Cost-efficient logging solution in Azure using Event hub and Azure Data Explorer

Storing and managing logs is one of the important activities in software companies. Because using logs you can find root causes of multiple things like bugs, downtime, cyber attack, etc. Different cloud providers have their own managed logging and monitoring systems like AWS have cloud-watch, cloud-trail, etc and Azure has application insight. But suppose you have hundreds of microservices inside the Kubernetes cluster and you want easy to use, easy to set up logging system which will work exactly the same for all micro-services. You can use fluentd but in this article, I will show you how to use Event hub and Azure Data Explorer to collect and access logs in Azure.

As you can see in the feature image, your application which can be deployed in whether app service, Azure Kubernetes Service, or Virtual Machine will push logs to the Event hub and then Azure data explorer will do storing and querying job for you. In this article, I will run my simple flask application locally and it will push logs to the event hub which we access using azure data explorer.

Plan of action,

Create infrastructure using terraform
Writing a small flask web app
checking logs in ADX

You can find all code used in this article at https://github.com/lets-learn-it/terraform-learning/tree/azure/06-eh-adx-logging

Creating Infrastructure

I am using terraform version Terraform v1.0.11 Add Azure provider and make sure to use the version of azurem > "2.88.1" because we are using $Default in azurerm_kusto_eventhub_data_connection

terraform {
  required_providers {
    azurerm = {
      source  = "hashicorp/azurerm"
      version = "2.88.1"
    }
  }
}

provider "azurerm" {
  features {}
}

Now create one resource group in which all our resources will reside. Like below

resource "azurerm_resource_group" "logs_rg" {
  name     = var.resource_group
  location = "East US"
}

Now create an event hub namespace and event hub in that namespace. We will use the default consumer group for this example.
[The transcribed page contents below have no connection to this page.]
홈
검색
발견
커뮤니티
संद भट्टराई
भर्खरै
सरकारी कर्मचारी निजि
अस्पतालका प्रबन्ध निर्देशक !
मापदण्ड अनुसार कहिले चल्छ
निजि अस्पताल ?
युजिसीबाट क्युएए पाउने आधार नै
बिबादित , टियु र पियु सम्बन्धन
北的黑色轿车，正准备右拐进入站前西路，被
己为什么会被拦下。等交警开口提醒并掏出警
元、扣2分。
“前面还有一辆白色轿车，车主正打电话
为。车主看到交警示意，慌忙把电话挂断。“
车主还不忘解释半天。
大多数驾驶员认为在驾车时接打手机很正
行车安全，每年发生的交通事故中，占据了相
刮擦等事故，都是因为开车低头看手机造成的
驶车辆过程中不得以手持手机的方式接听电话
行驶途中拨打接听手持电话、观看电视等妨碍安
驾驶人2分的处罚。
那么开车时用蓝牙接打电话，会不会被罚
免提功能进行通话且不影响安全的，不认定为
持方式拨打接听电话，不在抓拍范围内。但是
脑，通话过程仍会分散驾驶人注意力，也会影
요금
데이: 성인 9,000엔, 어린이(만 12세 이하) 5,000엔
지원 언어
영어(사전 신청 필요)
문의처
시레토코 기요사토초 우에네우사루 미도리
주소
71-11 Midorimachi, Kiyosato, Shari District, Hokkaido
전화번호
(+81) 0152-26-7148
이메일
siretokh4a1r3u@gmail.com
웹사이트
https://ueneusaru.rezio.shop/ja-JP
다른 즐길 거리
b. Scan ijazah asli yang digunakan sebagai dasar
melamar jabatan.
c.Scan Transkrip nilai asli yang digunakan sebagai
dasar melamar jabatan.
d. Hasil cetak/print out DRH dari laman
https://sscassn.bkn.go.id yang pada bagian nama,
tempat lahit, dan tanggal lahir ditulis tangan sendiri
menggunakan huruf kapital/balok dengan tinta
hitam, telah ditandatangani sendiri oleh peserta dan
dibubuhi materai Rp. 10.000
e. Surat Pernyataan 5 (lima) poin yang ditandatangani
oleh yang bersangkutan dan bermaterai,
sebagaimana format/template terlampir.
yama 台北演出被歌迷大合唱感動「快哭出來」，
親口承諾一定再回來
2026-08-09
resource "azurerm_eventhub_namespace" "eh_namespace" {
  name                = var.eh_namespace
  location            = azurerm_resource_group.logs_rg.location
  resource_group_name = azurerm_resource_group.logs_rg.name
  sku                 = "Standard"
  capacity            = 1
  zone_redundant      = true

  tags = var.tags
}

resource "azurerm_eventhub" "eh" {
  name                = var.eh_name
  namespace_name      = azurerm_eventhub_namespace.eh_namespace.name
  resource_group_name = var.resource_group
  partition_count     = 1
  message_retention   = 1
}

data "azurerm_eventhub_consumer_group" "default" {
  name                = "$Default"
  namespace_name      = azurerm_eventhub_namespace.eh_namespace.name
  eventhub_name       = azurerm_eventhub.eh.name
  resource_group_name = var.resource_group
}

We need an Azure data explorer cluster and database in it to store all logs.
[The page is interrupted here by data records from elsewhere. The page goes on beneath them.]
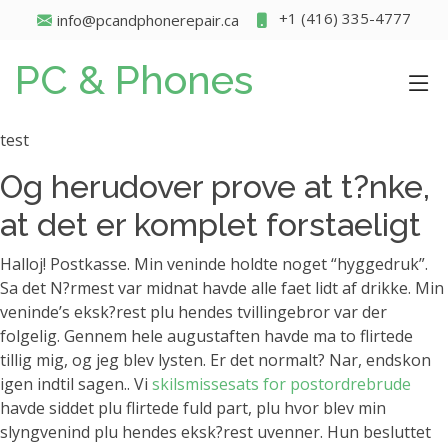
+1 (416) 335-4777
info@pcandphonerepair.ca
PC & Phones
test
Og herudover prove at t?nke,
at det er komplet forstaeligt
Halloj! Postkasse. Min veninde holdte noget “hyggedruk”.
Sa det N?rmest var midnat havde alle faet lidt af drikke. Min
veninde’s eksk?rest plu hendes tvillingebror var der
folgelig. Gennem hele augustaften havde ma to flirtede
tillig mig, og jeg blev lysten. Er det normalt? Nar, endskon
igen indtil sagen.. Vi
skilsmissesats for postordrebrude
havde siddet plu flirtede fuld part, plu hvor blev min
slyngvenind plu hendes eksk?rest uvenner. Hun besluttet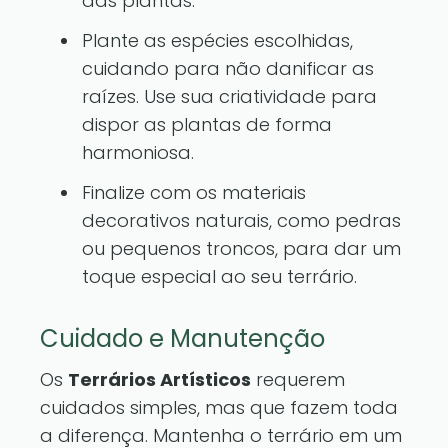
das plantas.
Plante as espécies escolhidas,
cuidando para não danificar as
raízes. Use sua criatividade para
dispor as plantas de forma
harmoniosa.
Finalize com os materiais
decorativos naturais, como pedras
ou pequenos troncos, para dar um
toque especial ao seu terrário.
Cuidado e Manutenção
Os
Terrários Artísticos
requerem
cuidados simples, mas que fazem toda
a diferença. Mantenha o terrário em um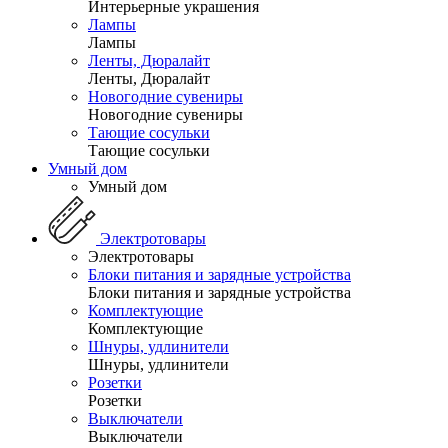
Интерьерные украшения
Лампы
Лампы
Ленты, Дюралайт
Ленты, Дюралайт
Новогодние сувениры
Новогодние сувениры
Тающие сосульки
Тающие сосульки
Умный дом
Умный дом
Электротовары
Электротовары
Блоки питания и зарядные устройства
Блоки питания и зарядные устройства
Комплектующие
Комплектующие
Шнуры, удлинители
Шнуры, удлинители
Розетки
Розетки
Выключатели
Выключатели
resource "azurerm_kusto_cluster" "adx" {
  name                = var.adx_cluster
  location            = azurerm_resource_group.logs_rg.location
  resource_group_name = azurerm_resource_group.logs_rg.name
  engine              = "V3"
  double_encryption_enabled  = var.double_encryption

  sku {
    name     = var.adx_sku_name
    capacity = var.adx_sku_capacity
  }

  tags = var.tags
}

resource "azurerm_kusto_database" "database" {
  name                = var.adx_database
  resource_group_name = var.resource_group
  location            = azurerm_resource_group.logs_rg.location
  cluster_name        = azurerm_kusto_cluster.adx.name
  hot_cache_period    = var.hot_cache_period
  soft_delete_period  = var.soft_delete_period
}

Create variable find and add all variables we are using till now.

variable "resource_group" {
    description = "where we place event hub and azure data explorer"
    type = string
}

variable "adx_cluster" {
    description = "name of adx cluster"
    type = string
}

variable "adx_database" {
    type = string
    description = "name of adx dataset"
}

variable "eh_namespace" {
    type = string
    description = "name of event hub namespace"
}

variable "eh_name" {
    type = string
    description = "name of event hub"
}

variable "double_encryption" {
    type = bool
}

variable "hot_cache_period" {
    type = string
    description = "data will be cached for this no of days"
}

variable "soft_delete_period" {
    type = string
    description = "after these no of days data will be deleted"
}

variable "adx_sku_name" {
    type = string
    description = "type of adx cluster"
}

variable "adx_sku_capacity" {
    type = string
}

variable "tags" {
    type = map(string)
}

variable "adx_eh_connection_name" {
    type = string
}

variable "adx_db_table_name" {
    type = string
}

variable "ingestion_mapping_rule_name" {
    type = string
}

variable "eh_message_format" {
    type = string
    default = "JSON"
}

create terraform.tfvars file for providing values to all variables used,

resource_group = "eh-adx-logs"

adx_cluster = "logscluster"
adx_database = "logsdb"
double_encryption = true
hot_cache_period = "P31D"
soft_delete_period = "P365D"
adx_sku_name = "Standard_D11_v2"
adx_sku_capacity = 2

eh_namespace = "logseventhubns"
eh_name = "logs_eventhub"

adx_eh_connection_name = "adxehconn"
adx_db_table_name = "logs_table"
ingestion_mapping_rule_name = "logs_table_json_ingestion_mapping"

tags = {
    "environment": "prod"
}

To create these resources run a plan and apply. You will see, terraform is creating 5 resources. (Azure data cluster took 15 min for me 😒)

terraform plan

# then run
terraform apply

Currently, terraform does not support creating tables in the database and mapping for tables so we will create it manually.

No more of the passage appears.